🤖 AI Summary
This work addresses the geometric mismatch arising from mainstream optimizers like Adam, which disregard the symmetry and equivariance structures inherent in neural network parameter spaces. The authors propose a principled framework for designing symmetry-compatible optimizers, tailoring gradient update rules to respect the equivariance of specific architectural components—such as embedding layers, language model heads, SwiGLU projections, and MoE routers—and assembling them into an end-to-end hierarchical optimizer stack. For the first time, this approach is systematically applied beyond generic matrix layers, encompassing permutation and shared translational symmetries, thereby unifying and extending equivariant optimization methods. Efficient compatibility is achieved through techniques including one-sided spectral updates, row/column-aware normalization, and centering. In pretraining both dense and sparse MoE language models, the proposed optimizer consistently outperforms AdamW, yielding lower validation loss and enhanced training stability.
📝 Abstract
A striking geometric disparity has long persisted in the practice of deep learning.

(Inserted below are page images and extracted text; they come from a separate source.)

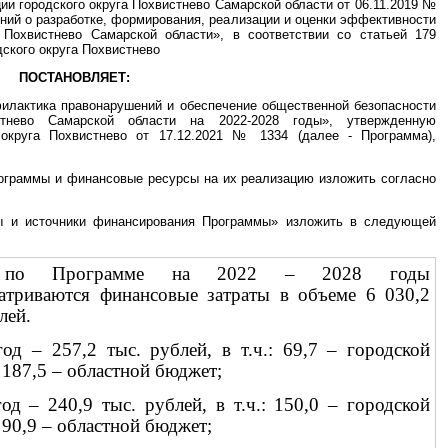
и городского округа Похвистнево Самарской области от 06.11.2019 №
ний о разработке, формирования, реализации и оценки эффективности
 Похвистнево Самарской области», в соответствии со статьей 179
ского округа Похвистнево
ПОСТАНОВЛЯЕТ:
илактика правонарушений и обеспечение общественной безопасности
стнево Самарской области на 2022-2028 годы», утвержденную
 округа Похвистнево от 17.12.2021 № 1334 (далее - Программа),
рограммы и финансовые ресурсы на их реализацию изложить согласно
ы и источники финансирования Программы» изложить в следующей
 по Программе на 2022 – 2028 годы
атриваются финансовые затраты в объеме 6 030,2
лей.
год – 257,2 тыс. рублей, в т.ч.: 69,7 – городской
 187,5 – областной бюджет;
год – 240,9 тыс. рублей, в т.ч.: 150,0 – городской
 90,9 – областной бюджет;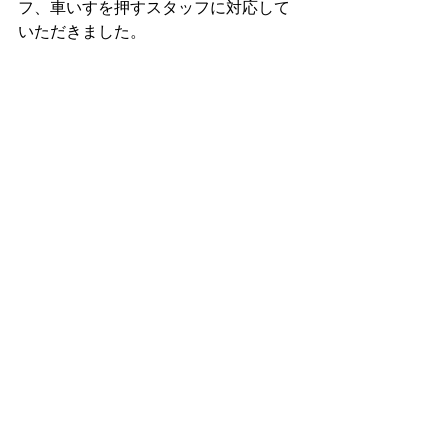
フ、車いすを押すスタッフに対応して
いただきました。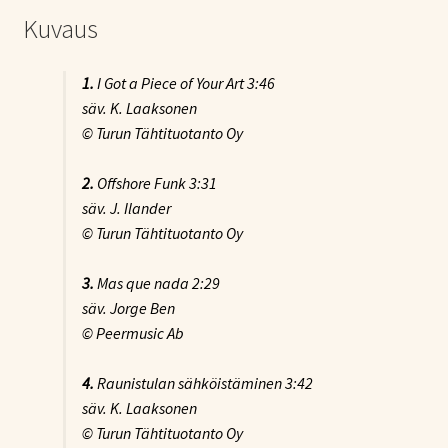
Kuvaus
1.
I Got a Piece of Your Art
3:46
säv. K. Laaksonen
© Turun Tähtituotanto Oy
2.
Offshore Funk
3:31
säv. J. Ilander
© Turun Tähtituotanto Oy
3.
Mas que nada
2:29
säv. Jorge Ben
© Peermusic Ab
4.
Raunistulan sähköistäminen
3:42
säv. K. Laaksonen
© Turun Tähtituotanto Oy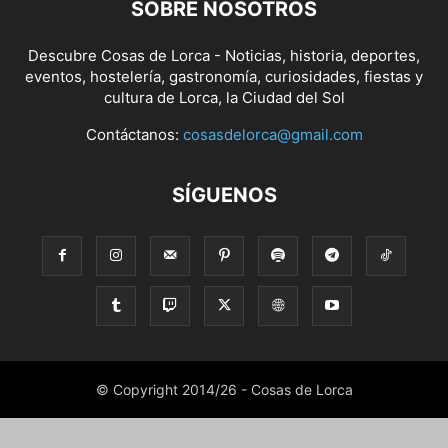
SOBRE NOSOTROS
Descubre Cosas de Lorca - Noticias, historia, deportes,
eventos, hostelería, gastronomía, curiosidades, fiestas y
cultura de Lorca, la Ciudad del Sol
Contáctanos:
cosasdelorca@gmail.com
SÍGUENOS
© Copyright 2014/26 - Cosas de Lorca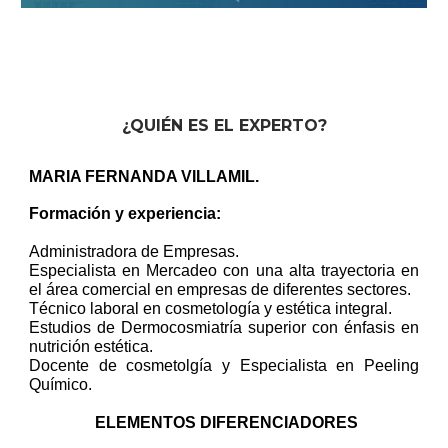
¿QUIÉN ES EL EXPERTO?
MARIA FERNANDA VILLAMIL.
Formación y experiencia:
Administradora de Empresas.
Especialista en Mercadeo con una alta trayectoria en
el área comercial en empresas de diferentes sectores.
Técnico laboral en cosmetología y estética integral.
Estudios de Dermocosmiatría superior con énfasis en
nutrición estética.
Docente de cosmetolgía y Especialista en Peeling
Químico.
ELEMENTOS DIFERENCIADORES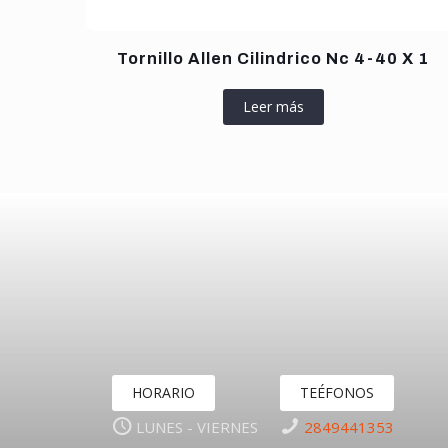
Tornillo Allen Cilindrico Nc 4-40 X 1
Leer más
HORARIO
TEÉFONOS
LUNES - VIERNES
2849441353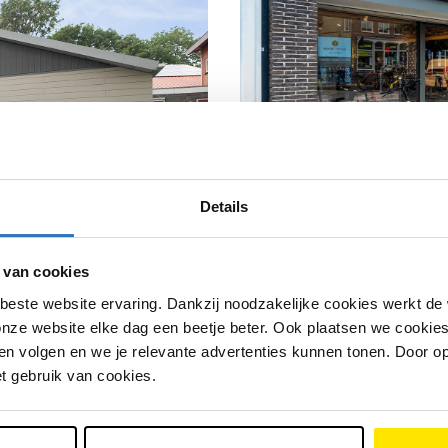
Details
 van cookies
beste website ervaring. Dankzij noodzakelijke cookies werkt de
nze website elke dag een beetje beter. Ook plaatsen we cookies 
Bolsward
n volgen en we je relevante advertenties kunnen tonen. Door op
et gebruik van cookies.
Marktplein 9
Tel 0515 33 25 65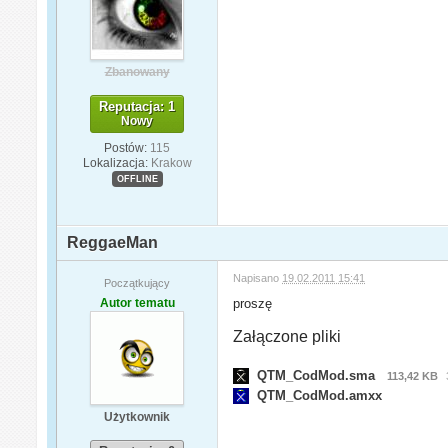
Zbanowany
Reputacja: 1
Nowy
Postów:
115
Lokalizacja:
Krakow
OFFLINE
ReggaeMan
Napisano
19.02.2011 15:41
Początkujący
Autor tematu
proszę
Załączone pliki
QTM_CodMod.sma
113,42 KB
QTM_CodMod.amxx
Użytkownik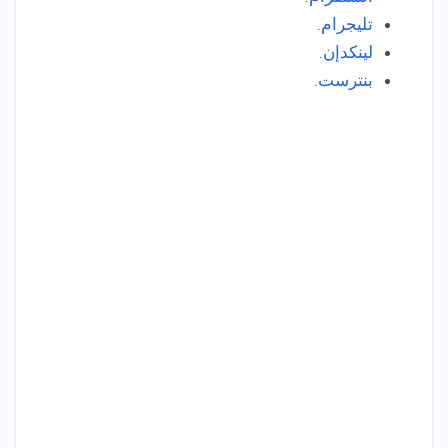
تليجرام
.
لينكدإن.
بنترست
.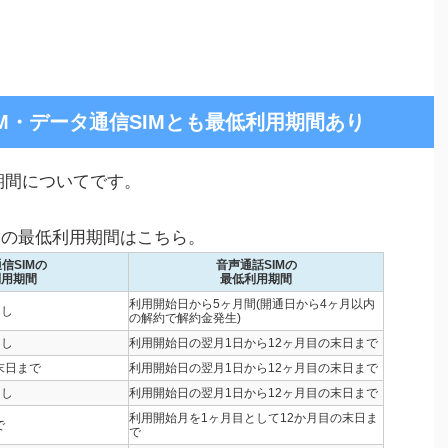
IM・データ通信SIMとも最低利用期間あり
期間についてです。
Mの最低利用期間はこちら。
信SIMの
音声通話SIMの
利用期間
最低利用期間
利用開始日から5ヶ月間(開通日から4ヶ月以内
なし
の解約で解約金発生)
なし
利用開始日の翌月1日から12ヶ月目の末日まで
末日まで
利用開始日の翌月1日から12ヶ月目の末日まで
なし
利用開始日の翌月1日から12ヶ月目の末日まで
利用開始月を1ヶ月目として12か月目の末日ま
で
で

While modern neural network architectures naturally exhibit rich symmetry and equivariance properties, popular optimizers such as Adam and its variants operate inherently coordinate-wise, rendering them unable to respect the equivariance structures of the parameter space. We address this disparity by introducing a symmetry-compatible principle for optimizer design: the gradient update rule should be equivariant under the symmetry group acting on the corresponding weight block. Following this principle, we first provide a unified perspective on bi-orthogonally equivariant updates for general matrix layers, as employed by stochastic spectral descent, Muon, Scion, and polar gradient methods. More importantly, by moving from orthogonal groups to permutation and shared-shift symmetries, we derive symmetry-compatible optimizers for parameter blocks whose symmetries differ from those of general matrix layers: embedding and LM head matrices, SwiGLU MLP projections, and MoE router matrices. These constructions include one-sided spectral, row-norm, hybrid row-norm/spectral, row-aware, column-aware, centered row-norm, and left-spectral updates. They yield an end-to-end layerwise optimizer stack in which each major matrix-valued parameter class is assigned an update whose equivariance matches its symmetry group. We corroborate this principle through pre-training experiments on dense and sparse MoE language models, including Qwen3-0.6B-style, Gemma 3 1B-style, OLMoE-1B-7B-style, and downsized gpt-oss architectures. Across these experiments, symmetry-compatible updates consistently improve final validation loss, and in several cases training stability, over corresponding AdamW updates.